After high school graduation in 2000, Damari was accepted into the Israel Defense Forces’ elite intelligence unit 8200.

“I became an officer, then studied physics and space engineering at Ben-Gurion University,” he said. “In 2010, when I was teaching, Yariv Bash, an acquaintance, posed a question on Facebook. Yariv asked, ‘Who wants to go to the moon?’” Damari recounted.

Bash, an engineer, was inspired by the Google Lunar XPrize, an international competition offering $20 million to anyone who could land a probe on the moon.

“I asked Yariv, ‘Are you serious?’ and he said he was.” Yonatan Winetraub, also an engineer, Bash and Damari met at a bar in Holon, a small city south of Tel Aviv.

SpaceIL founders, from left, Yonatan Winetraub, Kfir Damari and Yariv Bash. Photo: courtesy

What happens when three guys dreaming of going to the Moon walk into a bar?

Their first idea was to launch a small bottle into space. When they realized they needed more equipment, and more money, they raised funds and joined forces with Israel Aerospace Industries, which eventually built the craft.

Although the $20 million Lunar XPrize was never awarded, SpaceIL received its $1 million Moonshot Award.

An underfunded startup

Damari said that compared to other countries’ space programs, SpaceIL is relatively small, underfunded, and operates more like a startup than a national space initiative.

About 40 people worked on the first mission.
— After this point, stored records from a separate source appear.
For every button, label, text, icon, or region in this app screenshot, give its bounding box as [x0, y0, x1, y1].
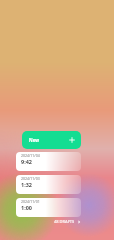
staticText: 2024/11/01 [21, 199, 40, 204]
staticText: 2024/11/03 [21, 176, 40, 181]
staticText: 9:42 [21, 158, 32, 165]
staticText: 1:00 [21, 204, 32, 211]
staticText: 1:32 [21, 181, 32, 188]
button[interactable]: 48 DRAFTS [16, 219, 81, 224]
staticText: New [29, 137, 40, 143]
button[interactable]: 2024/11/03 [16, 175, 81, 194]
button[interactable]: 2024/11/04 [16, 152, 81, 171]
staticText: 48 DRAFTS [54, 219, 75, 224]
button[interactable]: New [22, 131, 81, 149]
staticText: 2024/11/04 [21, 153, 40, 158]
button[interactable]: 2024/11/01 [16, 198, 81, 217]
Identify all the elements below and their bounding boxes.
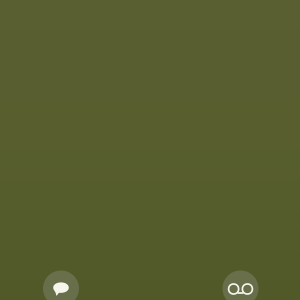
- button[interactable]: Voicemail: [222, 270, 258, 300]
- button[interactable]: Message: [43, 270, 79, 300]
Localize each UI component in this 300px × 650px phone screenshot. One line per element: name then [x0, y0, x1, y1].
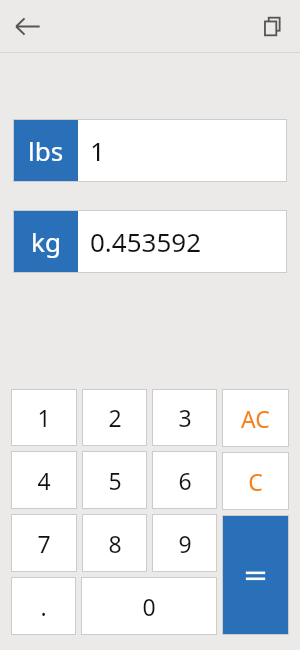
staticText: 0 [142, 591, 156, 622]
button[interactable]: 1 [11, 389, 77, 446]
button[interactable]: Copy [250, 4, 294, 48]
staticText: 8 [108, 528, 122, 559]
button[interactable]: Equals [222, 515, 289, 635]
staticText: kg [31, 224, 61, 259]
staticText: 3 [178, 402, 192, 433]
staticText: lbs [28, 133, 64, 168]
button[interactable]: kg [13, 210, 287, 273]
staticText: 5 [108, 465, 122, 496]
button[interactable]: C [222, 452, 289, 510]
button[interactable]: 5 [82, 451, 147, 509]
staticText: 4 [37, 465, 51, 496]
button[interactable]: 2 [82, 389, 147, 446]
staticText: 9 [178, 528, 192, 559]
staticText: 1 [90, 133, 105, 168]
button[interactable]: 0 [81, 577, 217, 635]
staticText: AC [241, 403, 270, 434]
staticText: 0.453592 [90, 224, 202, 259]
button[interactable]: AC [222, 389, 289, 447]
button[interactable]: 4 [11, 451, 77, 509]
button[interactable]: 9 [152, 514, 217, 572]
button[interactable]: 7 [11, 514, 77, 572]
staticText: 7 [37, 528, 51, 559]
button[interactable]: 6 [152, 451, 217, 509]
button[interactable]: 3 [152, 389, 217, 446]
button[interactable]: lbs [13, 119, 287, 182]
staticText: 1 [37, 402, 51, 433]
staticText: 6 [178, 465, 192, 496]
button[interactable]: 8 [82, 514, 147, 572]
button[interactable]: . [11, 577, 76, 635]
staticText: . [40, 591, 47, 622]
staticText: 2 [108, 402, 122, 433]
staticText: C [248, 466, 263, 497]
button[interactable]: Back [4, 3, 50, 49]
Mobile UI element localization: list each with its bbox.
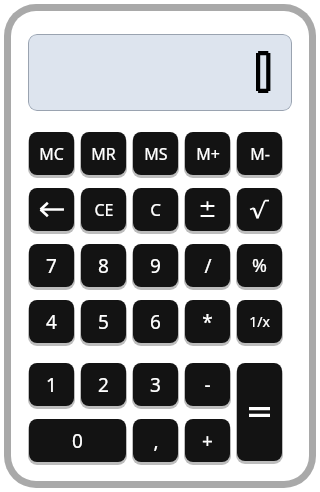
staticText: 9 (150, 253, 161, 279)
staticText: 4 (46, 309, 57, 335)
button[interactable]: Equals (237, 363, 282, 461)
button[interactable]: 1/x (237, 300, 282, 343)
staticText: 1/x (249, 312, 270, 331)
button[interactable]: Square root (237, 188, 282, 231)
button[interactable]: MC (29, 132, 74, 175)
button[interactable]: CE (81, 188, 126, 231)
staticText: C (150, 198, 161, 221)
staticText: M- (250, 143, 270, 165)
button[interactable]: + (185, 419, 230, 462)
button[interactable]: M+ (185, 132, 230, 175)
button[interactable]: 8 (81, 244, 126, 287)
button[interactable]: - (185, 363, 230, 406)
staticText: CE (94, 199, 114, 221)
button[interactable]: 6 (133, 300, 178, 343)
staticText: 2 (98, 372, 109, 398)
staticText: , (153, 428, 159, 454)
button[interactable]: Backspace (29, 188, 74, 231)
staticText: 3 (150, 372, 161, 398)
button[interactable]: 1 (29, 363, 74, 406)
button[interactable]: Plus minus (185, 188, 230, 231)
staticText: - (204, 372, 211, 398)
staticText: % (252, 253, 267, 278)
staticText: MC (39, 143, 64, 165)
staticText: 5 (98, 309, 109, 335)
button[interactable]: 3 (133, 363, 178, 406)
button[interactable]: * (185, 300, 230, 343)
staticText: 7 (46, 253, 57, 279)
button[interactable]: / (185, 244, 230, 287)
button[interactable]: MR (81, 132, 126, 175)
staticText: 6 (150, 309, 161, 335)
button[interactable]: 4 (29, 300, 74, 343)
button[interactable]: 0 (29, 419, 126, 462)
staticText: MR (91, 143, 116, 165)
staticText: MS (144, 143, 168, 165)
button[interactable]: M- (237, 132, 282, 175)
staticText: * (202, 309, 213, 335)
staticText: 1 (46, 372, 57, 398)
button[interactable]: 7 (29, 244, 74, 287)
staticText: 0 (72, 428, 83, 454)
button[interactable]: % (237, 244, 282, 287)
button[interactable]: 9 (133, 244, 178, 287)
staticText: 8 (98, 253, 109, 279)
staticText: M+ (196, 143, 220, 165)
staticText: / (204, 253, 212, 279)
staticText: + (202, 428, 213, 454)
button[interactable]: 2 (81, 363, 126, 406)
button[interactable]: 5 (81, 300, 126, 343)
button[interactable]: , (133, 419, 178, 462)
button[interactable]: C (133, 188, 178, 231)
button[interactable]: MS (133, 132, 178, 175)
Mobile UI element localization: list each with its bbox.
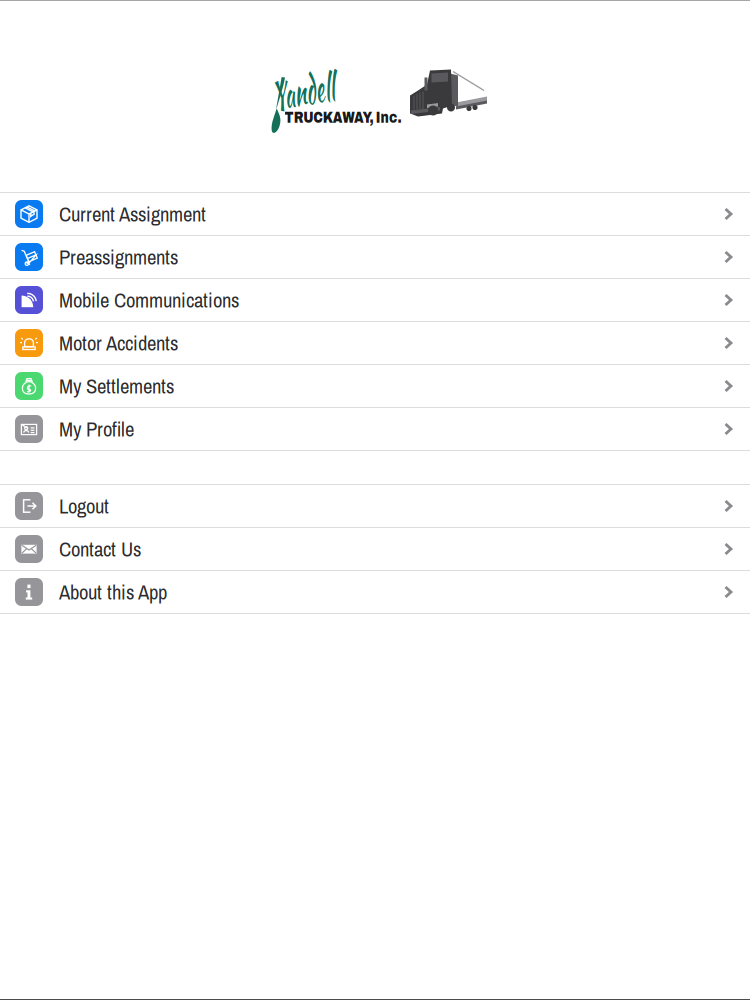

There are currently 20 employees. SpaceIL has raised $70 million, mostly from three main donors: the Patrick and Lina Drahi Foundation, the Moshal Space Foundation and philanthropist Morris Kahn, who announced after Beresheet 1’s crash landing, “We will complete the mission.”

From left: SpaceIL’s Kfir Damari, Yariv Bash, Morris Kahn and Yonatan Winetraub. Photo courtesy of Kfir Damari

SpaceIL is now raising additional funding for its next mission, along with the money needed for the craft that will orbit the moon for at least two years. Damari hopes that international partners will pitch in.

“We are not yet sure where we’ll launch from, but we will be given a window of six months, so we need to be ready,” Damari said.

“Would you also like to go up into space?” I asked.

“I would love to see Earth like a small marble,” he replied, adding that new technologies will soon make it possible for people to have that experience.

But he confessed he disappoints people because his background is engineering, not astronomy. When people ask him for names of constellations in the sky, he draws a blank.

“Honestly,” he said, “I don’t know anything about stars.”